(Records from a data collection)
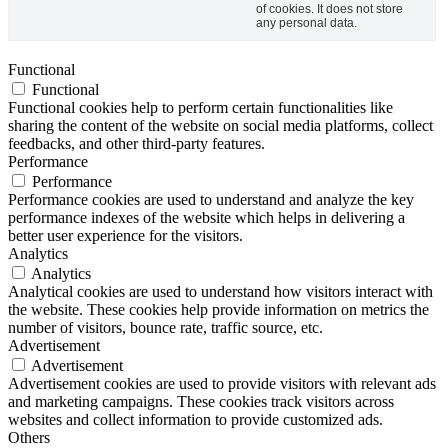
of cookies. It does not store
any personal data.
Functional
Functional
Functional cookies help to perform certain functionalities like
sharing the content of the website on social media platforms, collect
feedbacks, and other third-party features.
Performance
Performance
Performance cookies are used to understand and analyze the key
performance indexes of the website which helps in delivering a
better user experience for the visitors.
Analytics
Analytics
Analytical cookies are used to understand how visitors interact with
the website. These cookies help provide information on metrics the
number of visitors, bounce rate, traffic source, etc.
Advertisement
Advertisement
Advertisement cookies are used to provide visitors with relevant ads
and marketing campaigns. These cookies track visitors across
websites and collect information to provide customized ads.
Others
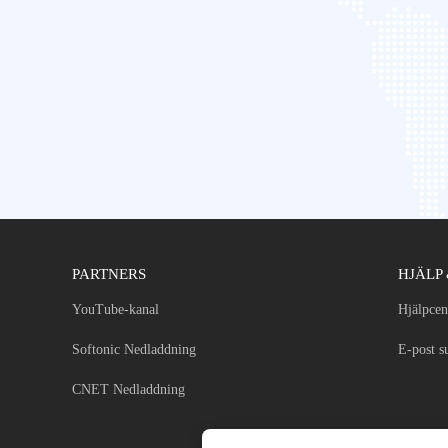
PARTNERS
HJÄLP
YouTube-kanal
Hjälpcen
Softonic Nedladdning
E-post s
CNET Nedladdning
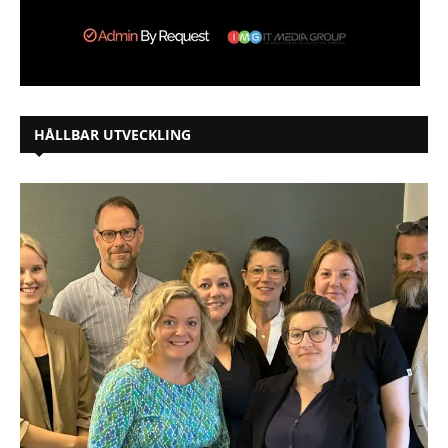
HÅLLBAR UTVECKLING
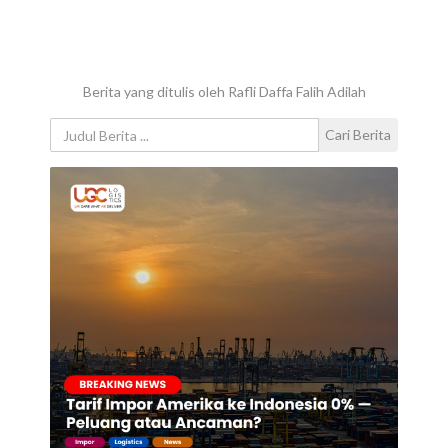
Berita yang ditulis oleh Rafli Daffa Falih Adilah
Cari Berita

---

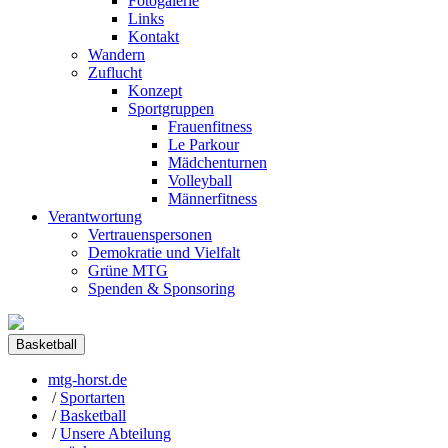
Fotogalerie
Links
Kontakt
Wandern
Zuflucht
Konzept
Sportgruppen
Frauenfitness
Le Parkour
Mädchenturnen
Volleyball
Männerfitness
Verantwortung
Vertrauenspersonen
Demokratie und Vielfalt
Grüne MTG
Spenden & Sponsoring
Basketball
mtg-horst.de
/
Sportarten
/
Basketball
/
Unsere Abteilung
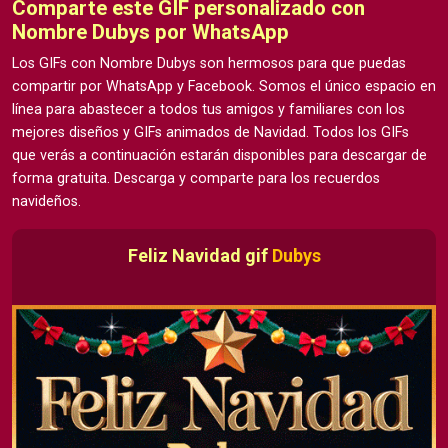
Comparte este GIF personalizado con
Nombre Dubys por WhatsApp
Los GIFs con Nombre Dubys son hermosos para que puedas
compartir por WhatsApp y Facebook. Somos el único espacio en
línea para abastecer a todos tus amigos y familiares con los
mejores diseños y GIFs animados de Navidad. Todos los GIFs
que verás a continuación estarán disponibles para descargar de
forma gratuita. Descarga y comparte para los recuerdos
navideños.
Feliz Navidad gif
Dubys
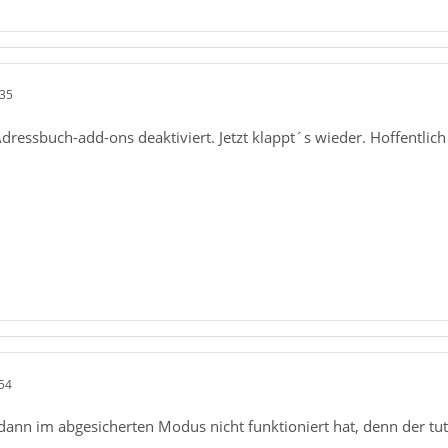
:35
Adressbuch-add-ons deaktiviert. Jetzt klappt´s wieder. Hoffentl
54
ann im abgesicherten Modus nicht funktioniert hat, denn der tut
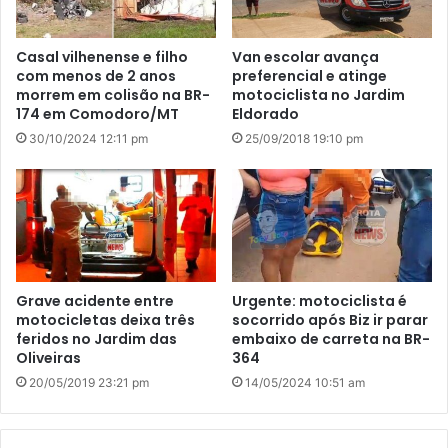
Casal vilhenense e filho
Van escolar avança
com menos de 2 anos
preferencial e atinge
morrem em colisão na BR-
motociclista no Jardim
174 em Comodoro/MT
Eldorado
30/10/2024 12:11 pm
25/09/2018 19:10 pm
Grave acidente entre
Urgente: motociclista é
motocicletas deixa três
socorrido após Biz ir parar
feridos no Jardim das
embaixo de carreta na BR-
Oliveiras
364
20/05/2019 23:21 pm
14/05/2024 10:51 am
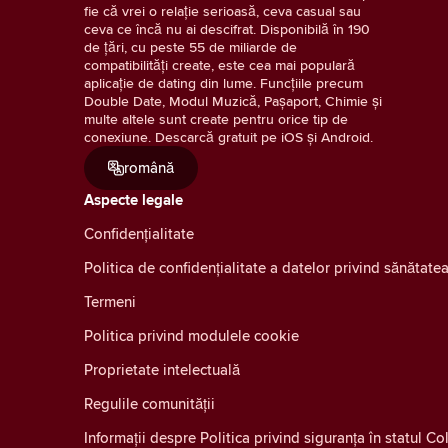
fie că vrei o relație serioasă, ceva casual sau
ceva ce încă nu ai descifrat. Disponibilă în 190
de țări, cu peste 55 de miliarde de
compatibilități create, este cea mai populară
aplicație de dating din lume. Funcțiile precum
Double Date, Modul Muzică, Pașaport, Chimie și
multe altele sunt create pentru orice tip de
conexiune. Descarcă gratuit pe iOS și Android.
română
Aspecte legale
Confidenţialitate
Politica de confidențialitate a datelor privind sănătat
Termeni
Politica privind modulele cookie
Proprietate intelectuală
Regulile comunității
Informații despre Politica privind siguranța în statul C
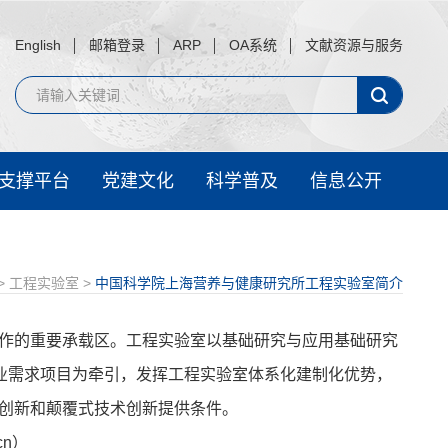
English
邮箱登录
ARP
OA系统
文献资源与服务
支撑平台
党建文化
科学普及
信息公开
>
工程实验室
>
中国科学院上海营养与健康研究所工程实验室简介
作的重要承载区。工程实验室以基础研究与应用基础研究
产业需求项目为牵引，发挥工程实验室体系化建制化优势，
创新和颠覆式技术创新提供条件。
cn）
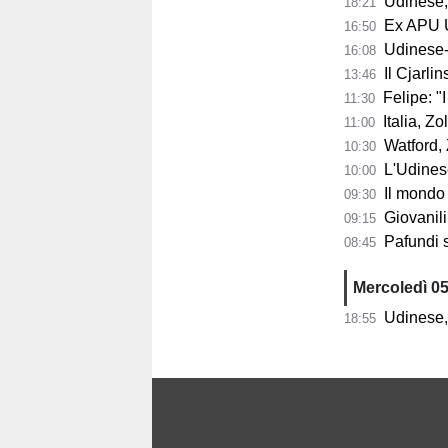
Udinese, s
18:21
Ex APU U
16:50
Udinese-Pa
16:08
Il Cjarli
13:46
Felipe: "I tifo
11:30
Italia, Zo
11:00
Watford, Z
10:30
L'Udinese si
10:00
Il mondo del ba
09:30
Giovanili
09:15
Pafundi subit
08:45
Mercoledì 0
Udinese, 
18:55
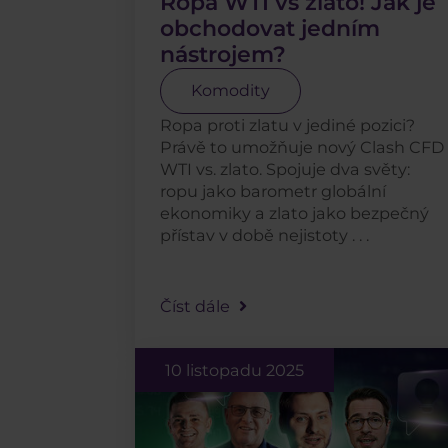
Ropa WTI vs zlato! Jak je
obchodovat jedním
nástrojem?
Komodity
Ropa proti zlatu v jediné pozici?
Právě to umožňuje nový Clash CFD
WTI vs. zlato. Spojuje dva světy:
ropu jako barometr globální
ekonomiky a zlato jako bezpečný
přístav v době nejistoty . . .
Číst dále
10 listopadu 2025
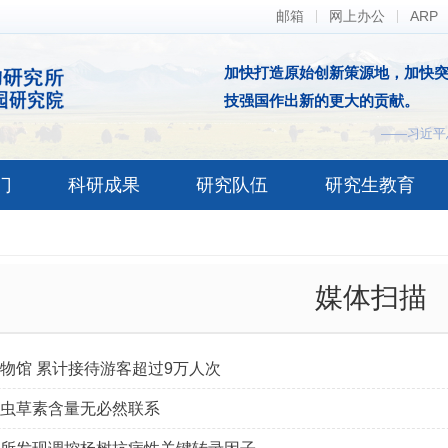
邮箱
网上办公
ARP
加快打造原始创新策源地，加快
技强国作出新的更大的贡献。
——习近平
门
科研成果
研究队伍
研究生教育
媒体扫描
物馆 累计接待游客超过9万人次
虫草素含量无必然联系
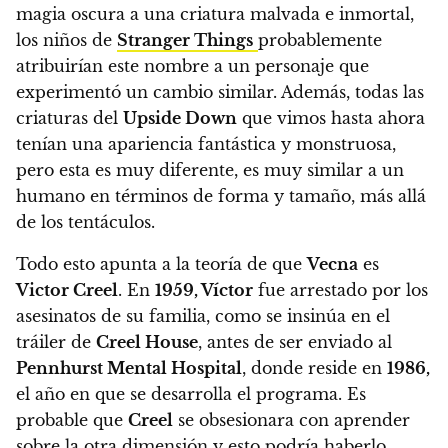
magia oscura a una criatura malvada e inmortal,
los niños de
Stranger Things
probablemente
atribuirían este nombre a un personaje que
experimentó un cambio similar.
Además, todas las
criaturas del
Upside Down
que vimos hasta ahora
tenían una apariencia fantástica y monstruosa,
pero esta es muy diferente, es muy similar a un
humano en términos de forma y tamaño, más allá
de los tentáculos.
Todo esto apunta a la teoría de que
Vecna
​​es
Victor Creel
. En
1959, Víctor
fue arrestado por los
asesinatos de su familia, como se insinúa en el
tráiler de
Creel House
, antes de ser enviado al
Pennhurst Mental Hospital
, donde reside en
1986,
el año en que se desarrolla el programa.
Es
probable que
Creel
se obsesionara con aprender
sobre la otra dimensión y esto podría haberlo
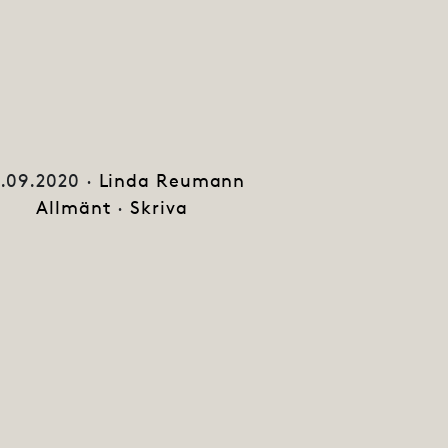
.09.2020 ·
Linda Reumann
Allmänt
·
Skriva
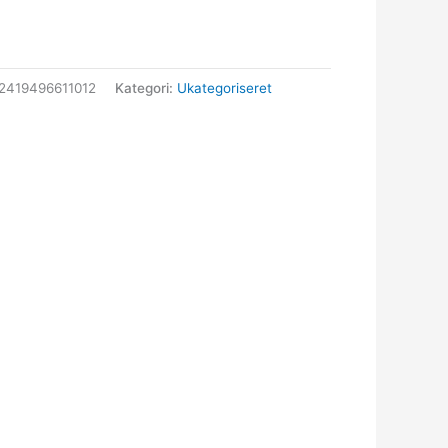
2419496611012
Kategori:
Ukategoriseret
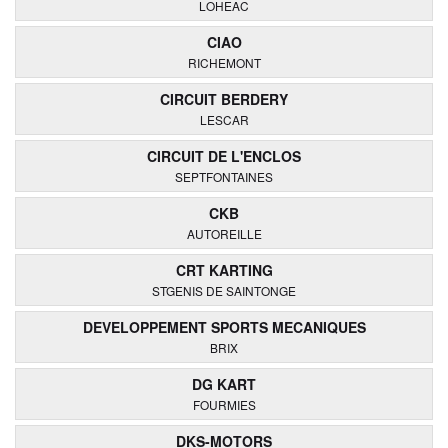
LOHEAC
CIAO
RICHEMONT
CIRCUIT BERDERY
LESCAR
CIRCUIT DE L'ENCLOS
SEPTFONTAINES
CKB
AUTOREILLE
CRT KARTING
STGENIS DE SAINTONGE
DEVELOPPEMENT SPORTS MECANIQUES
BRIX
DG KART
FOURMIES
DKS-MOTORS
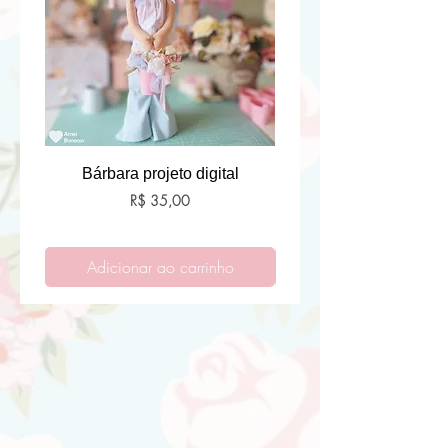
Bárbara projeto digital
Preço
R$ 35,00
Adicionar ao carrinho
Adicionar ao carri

-- Activity --
Return, from the data above, each line in which the string "Ropa" appears.

-- Exercise result --
Ropa WTI vs zlato! Jak je
Ropa proti zlatu v jediné pozici?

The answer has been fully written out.